The Queen clapped her hands, and the party again ranged themselves
on the sward. Each lady beside each gallant. "You, Mariana, if not
fatigued," said the Queen, "shall take the lute and silence these noisy
grasshoppers, which chirp about us with as much pretension as if they
were nightingales. Sing, sweet subject, sing; and let it be the song our
dear friend, Signor Visdomini, (I know not if this be the same Visdomini
who, three years afterwards, with one of the Medici, conducted so
gallant a reinforcement to Scarperia, then besieged by Visconti
d'Oleggio.) made for a kind of inaugural anthem to such as we admitted
to our court."

Mariana, who had reclined herself by the side of Adrian, took up the
lute, and, after a short prelude, sung the words thus imperfectly
translated:--

The Song of the Florentine Lady.

Enjoy the more the smiles of noon If doubtful be the morrow; And know
the Fort of Life is soon Betray'd to Death by Sorrow!

Death claims us all--then, Grief, away! We'll own no meaner master; The
clouds that darken round the day But bring the night the faster.

Love--feast--be merry while on earth, Such, Grave, should be thy moral!
Ev'n Death himself is friends with Mirth, And veils the tomb with
laurel. (At that time, in Italy, the laurel was frequently planted over
the dead.)

While gazing on the eyes I love, New life to mine is given--If joy the
lot of saints above, Joy fits us best for Heaven.

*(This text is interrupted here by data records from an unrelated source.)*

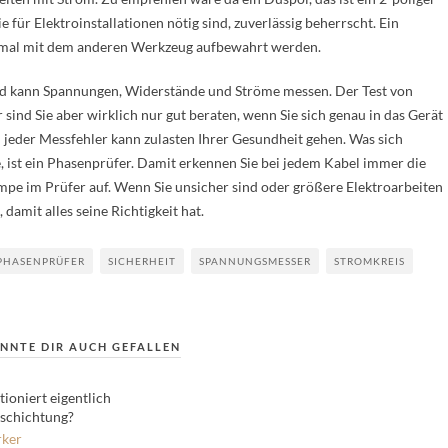
für Elektroinstallationen nötig sind, zuverlässig beherrscht. Ein
ormal mit dem anderen Werkzeug aufbewahrt werden.
nd kann Spannungen, Widerstände und Ströme messen. Der Test von
sind Sie aber wirklich nur gut beraten, wenn Sie sich genau in das Gerät
 jeder Messfehler kann zulasten Ihrer Gesundheit gehen. Was sich
, ist ein Phasenprüfer. Damit erkennen Sie bei jedem Kabel immer die
ampe im Prüfer auf. Wenn Sie unsicher sind oder größere Elektroarbeiten
 damit alles seine Richtigkeit hat.
PHASENPRÜFER
SICHERHEIT
SPANNUNGSMESSER
STROMKREIS
NNTE DIR AUCH GEFALLEN
ioniert eigentlich
schichtung?
ker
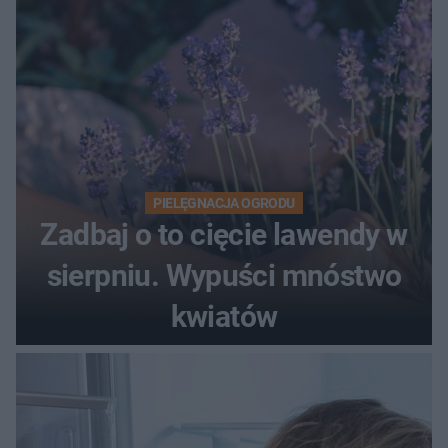
PIELĘGNACJA OGRODU
Zadbaj o to cięcie lawendy w
sierpniu. Wypuści mnóstwo
kwiatów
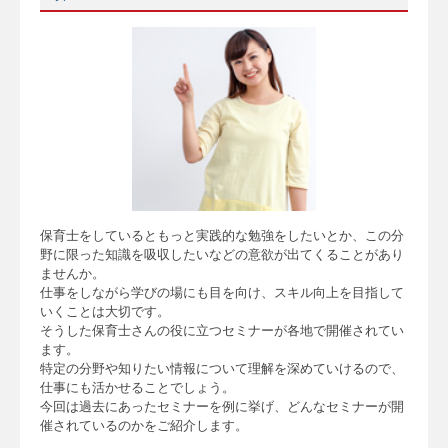
保育士をしているともっと実践的な勉強をしたいとか、この分
野に限った知識を吸収したいなどの意欲が出てくることがあり
ませんか。
仕事をしながら学びの場にも目を向け、スキル向上を目指して
いくことは大切です。
そうした保育士さんの役に立つセミナーが各地で開催されてい
ます。
特定の分野や知りたい情報について理解を深めていけるので、
仕事にも活かせることでしょう。
今回は過去にあったセミナーを例に挙げ、どんなセミナーが開
催されているのかをご紹介します。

To this song, which was much applauded, succeeded those light and witty
tales in which the Italian novelists furnished Voltaire and Marmontel
with a model--each, in his or her turn, taking up the discourse, and
with an equal dexterity avoiding every lugubrious image or mournful
reflection that might remind those graceful idlers of the vicinity of
Death. At any other time the temper and accomplishments of the young
Lord di Castello would have fitted him to enjoy and to shine in that
Arcadian court. But now he in vain sought to dispel the gloom from
his brow, and the anxious thought from his heart. He revolved the
intelligence he had received, wondered, guessed, hoped, and dreaded
still; and if for a moment his mind returned to the scene about him, his
nature, too truly poetical for the false sentiment of the place,
asked itself in what, save the polished exterior and the graceful
circumstance, the mirth that he now so reluctantly witnessed differed
from the brutal revels in the convent of Santa Maria--each alike in its
motive, though so differing in the manner--equally callous and equally
selfish, coining horror into enjoyment. The fair Mariana, whose partner
had been reft from her, as the Queen had related, was in no mind to lose
the new one she had gained. She pressed upon him from time to time the
wine-flask and the fruits; and in those unmeaning courtesies her
hand gently lingered upon his. At length, the hour arrived when the
companions retired to the Palace, during the fiercer heats of noon--to
come forth again in the declining sun, to sup by the side of the
fountain, to dance, to sing, and to make merry by torchlight and the
stars till the hour of rest. But Adrian, not willing to continue the
entertainment, no sooner found himself in the apartment to which he
was conducted, than he resolved to effect a silent escape, as under
all circumstances the shortest, and not perhaps the least courteous,
farewell left to him. Accordingly, when all seemed quiet and hushed in
the repose common to the inhabitants of the South during that hour, he
left his apartment, descended the stairs, passed the outer court, and
was already at the gate, when he heard himself called by a voice that
spoke vexation and alarm. He turned to behold Mariana.